He was the owner of apartment 4314, and his file contained details of two offenses. In 1983, he had paid a small fine after driving into the back of another motorist. Then in October 1998—just two years ago—he had been arrested for peeping at a woman in a ladies’ lavatory in the seaside town of Shirahama in western Japan, with a camera in his hand—the second time he had been caught in such an act. To start with, he had given the police a false name, the Japanese media reported later, and described himself as a “nonfiction writer.” He pleaded guilty and was fined by the Summary Court without ever having to go to trial. The penalty was ¥9,000, less than the cost of an hour with a hostess at Casablanca or Club Cadeau.
The criminal file contained a mug shot of the man, taken at the time of his arrest, and the police were also able to call up the photograph on his driver’s license. They identified cars registered in his name, several companies of which he was listed as president, and numerous properties owned by these companies across Japan.
The photographs of the man were placed in an album containing scores of other faces. Christa, Katie, Clara, and Isobel each identified him as their customer and assailant. “It was a really weird picture,” Clara remembered. “His eyes were hardly open, like they’d picked him up out of the gutter. If you didn’t know, you’d think he was drunk or something. But I think that he was just trying to make it difficult for them to photograph him by looking away.”
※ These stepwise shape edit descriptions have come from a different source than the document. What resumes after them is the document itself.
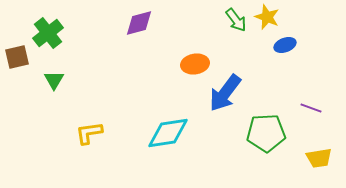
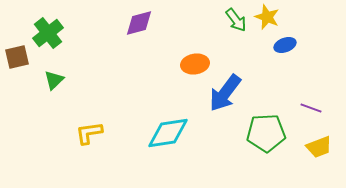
green triangle: rotated 15 degrees clockwise
yellow trapezoid: moved 11 px up; rotated 12 degrees counterclockwise
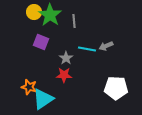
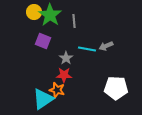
purple square: moved 2 px right, 1 px up
orange star: moved 28 px right, 3 px down
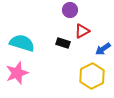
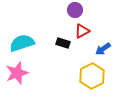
purple circle: moved 5 px right
cyan semicircle: rotated 35 degrees counterclockwise
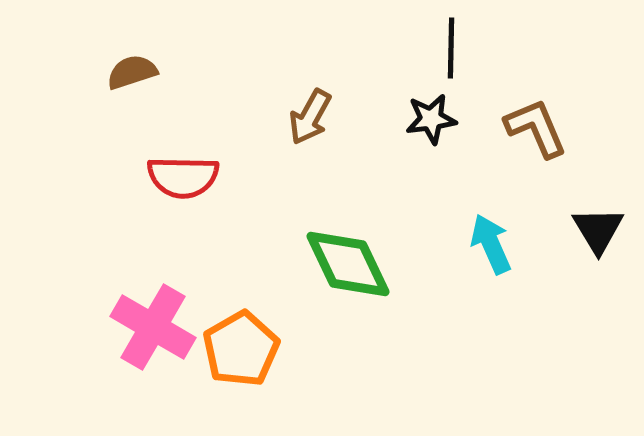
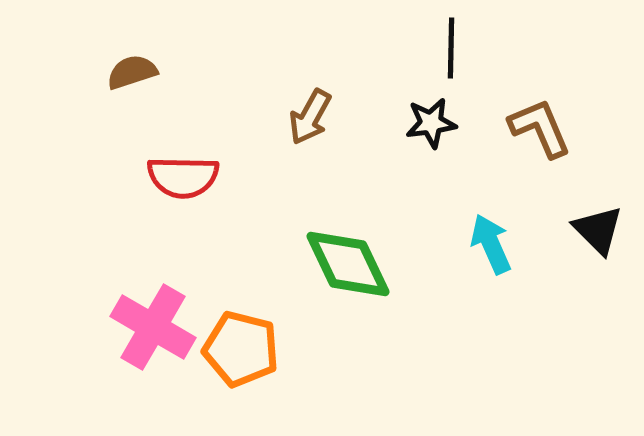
black star: moved 4 px down
brown L-shape: moved 4 px right
black triangle: rotated 14 degrees counterclockwise
orange pentagon: rotated 28 degrees counterclockwise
They tracked one of the man’s cars, a white Mercedes-Benz sports car, through the surveillance cameras that monitor Japan’s highways. They confirmed that he had traveled from Tokyo to Zushi on the day of Lucie’s disappearance and made several journeys in the days that followed, to and from the city, and up and down the Miura Peninsula.
Superintendent Udo ordered a watch to be kept on the man. Rather than risking detection with a fixed tail, he had him tracked by individual officers in different positions who radioed the suspect’s movements to one another. In any one day, there might be ten different people following the suspect, on foot, on motorcycle, or in a car. Udo referred to this style of surveillance as the “pinpoint method.” It was not completely reliable, and the detectives often lost their man. One day he went for a drive in the direction of Chiba, where he disappeared. And the next day, the foul, angry letter signed in Lucie’s name arrived at Azabu Police Station bearing a Chiba postmark.
* * *
By the end of September, Superintendent Udo was confident that he had found his man. His movements on the day that Lucie disappeared and the stories of the other hostesses left no doubt. But proof was lacking. In Katie Vickers herself, the police were no more interested than when they had turned her away three years earlier; she and the other women were a means to an end. “What was important was to find out what happened to Lucie, how he had killed her, and where her body was,” Udo said. “That was our goal—to find out what had happened to Lucie.”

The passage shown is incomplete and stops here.